Academic journal article Harvard Law Review

Adopting and Adapting: Clinical Legal Education and Access to Justice in China

Academic journal article Harvard Law Review

Adopting and Adapting: Clinical Legal Education and Access to Justice in China

Article excerpt

I. INTRODUCTION

Since the Ministry of Justice's first mention of "legal aid" in its Lawyers' Professional Morality and Professional Discipline Standards in 1993, the Chinese government has increasingly emphasized legal aid as an important component of an overall project to implement the rule of law in China. (1) From the outset, Chinese universities and their students have played a role in legal aid's development, first through university-affiliated nongovernmental legal aid centers and student-run organizations, and more recently through clinical legal education programs incorporated into the law school curriculum. These student legal aid efforts have been self-consciously modeled on clinical legal education programs in the United States, and like their U.S. counterparts, they state among their goals not just building skills, but also instilling in students a commitment to public service and fulfilling some small part of China's legal aid needs--in other words, contributing to the expansion of access to justice in China. (2)

Such cross-jurisdictional borrowing of institutional models is not only desirable, but also necessary in a country such as China, which since the late 1970s has sought to develop rapidly a market economy and the accompanying legal and regulatory infrastructure necessary to administer it. But, as scholars often have lamented since Professors Marc Galanter and David Trubek's original critique of the law and development movement, (3) successful legal transplantation is neither easy nor routine. Borrowed models must be adjusted to indigenous circumstances. (4) And in every importation, the nasty specter of "legal imperialism" (5) lurks: the would-be imparter and the would-be recipient must constantly examine what, if anything, makes the introduced idea or institution better than what is already there. Western theorists have at times doubted the very validity of legal importations, claiming the law and development movement to be in a constant state of "crisis." (6) But notwithstanding the theorists' perceived conundrum, practitioners in developing countries have continued to import and adapt legal models. They know "there [is] no going back" (7) to an idealized pre-globalization state, and in today's globalized economy, they will have to borrow to catch up.

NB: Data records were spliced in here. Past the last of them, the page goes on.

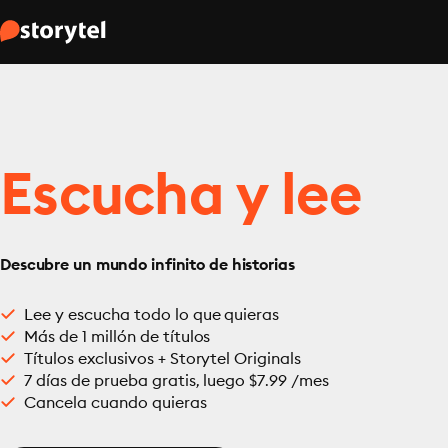
Escucha y lee
Descubre un mundo infinito de historias
Lee y escucha todo lo que quieras
Más de 1 millón de títulos
Títulos exclusivos + Storytel Originals
7 días de prueba gratis, luego $7.99 /mes
Cancela cuando quieras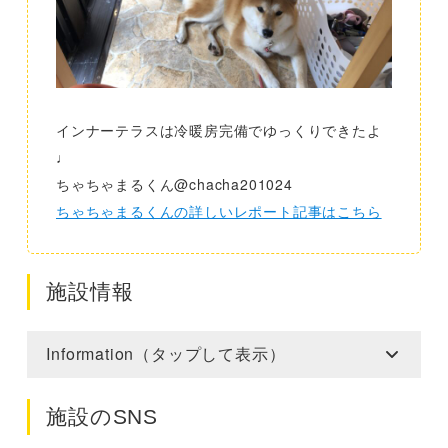
インナーテラスは冷暖房完備でゆっくりできたよ
♩
ちゃちゃまるくん@chacha201024
ちゃちゃまるくんの詳しいレポート記事はこちら
施設情報
Information（タップして表示）
施設のSNS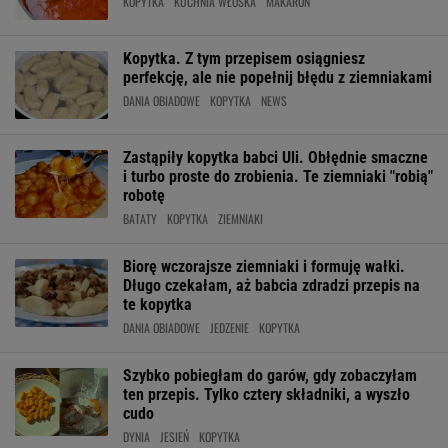
KOPYTKA
KUCHNIA WŁOSKA
MAKARON
Kopytka. Z tym przepisem osiągniesz
perfekcję, ale nie popełnij błędu z ziemniakami
DANIA OBIADOWE
KOPYTKA
NEWS
Zastąpiły kopytka babci Uli. Obłędnie smaczne
i turbo proste do zrobienia. Te ziemniaki "robią"
robotę
BATATY
KOPYTKA
ZIEMNIAKI
Biorę wczorajsze ziemniaki i formuję wałki.
Długo czekałam, aż babcia zdradzi przepis na
te kopytka
DANIA OBIADOWE
JEDZENIE
KOPYTKA
Szybko pobiegłam do garów, gdy zobaczyłam
ten przepis. Tylko cztery składniki, a wyszło
cudo
DYNIA
JESIEŃ
KOPYTKA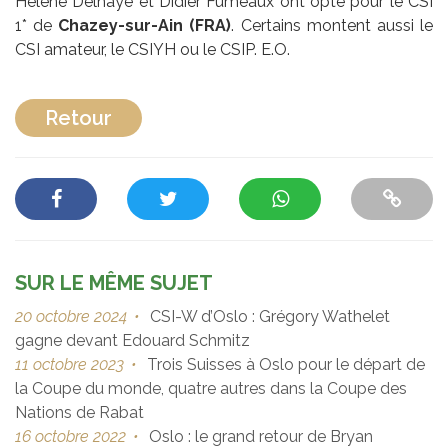
Hélène Delhaye et Didier Fumeaux ont opté pour le CSI
1* de
Chazey-sur-Ain (FRA)
. Certains montent aussi le
CSI amateur, le CSIYH ou le CSIP. E.O.
Retour
SUR LE MÊME SUJET
20 octobre 2024
•
CSI-W d’Oslo : Grégory Wathelet
gagne devant Edouard Schmitz
11 octobre 2023
•
Trois Suisses à Oslo pour le départ de
la Coupe du monde, quatre autres dans la Coupe des
Nations de Rabat
16 octobre 2022
•
Oslo : le grand retour de Bryan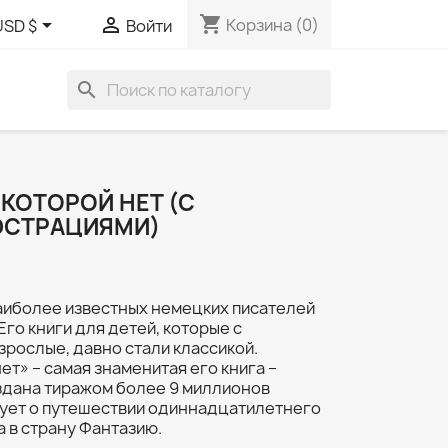
shopping_cart


Корзина
(0)
USD $
Войти
search
КОТОРОЙ НЕТ (С
СТРАЦИЯМИ)
наиболее известных немецких писателей
Его книги для детей, которые с
зрослые, давно стали классикой.
ет» – самая знаменитая его книга –
издана тиражом более 9 миллионов
вует о путешествии одиннадцатилетнего
а в страну Фантазию.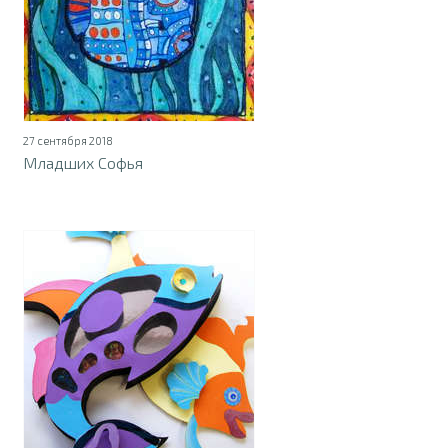
27 сентября 2018
Младших Софья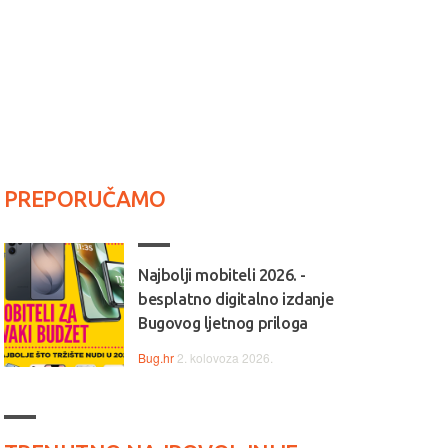
PREPORUČAMO
Najbolji mobiteli 2026. -
besplatno digitalno izdanje
Bugovog ljetnog priloga
Bug.hr
2. kolovoza 2026.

China's legal educators, for their part, are keenly aware of the challenges before them in importing clinical legal education; they have struggled from the outset with the question of how to "localize" the American model, in which they see much promise but many ill fits. (8) This Note examines China's importation and localization of this one legal institution, the U.S.-style legal clinic, with respect to one stated goal of the importation, promoting equal access to justice in China. The scope is purposefully modest: one might also examine clinical legal education's potential contributions to many other worthy goals, including increasing the professional skills of law graduates or instilling a sense of professional responsibility that might ultimately strengthen the Chinese bar, but those questions are large and deserving of separate treatment. The conclusion is also modest: clinical legal education alone, no matter how adapted, does not have the power to establish equal access to justice in China, although it may, if China's clinical legal educators continue their innovative adaptations to Chinese needs and circumstances, contribute in some small way to that goal.

Part II of this Note examines the relationship between clinical legal education and the goal of equal access to justice, both in the movement's origins in the United States and in its importation to China. Part III steps back for a view of the context in which clinical legal education operates in China, noting distinctive features of the Chinese legal system and profession that might pose challenges to addressing access-to-justice concerns through clinical legal education. …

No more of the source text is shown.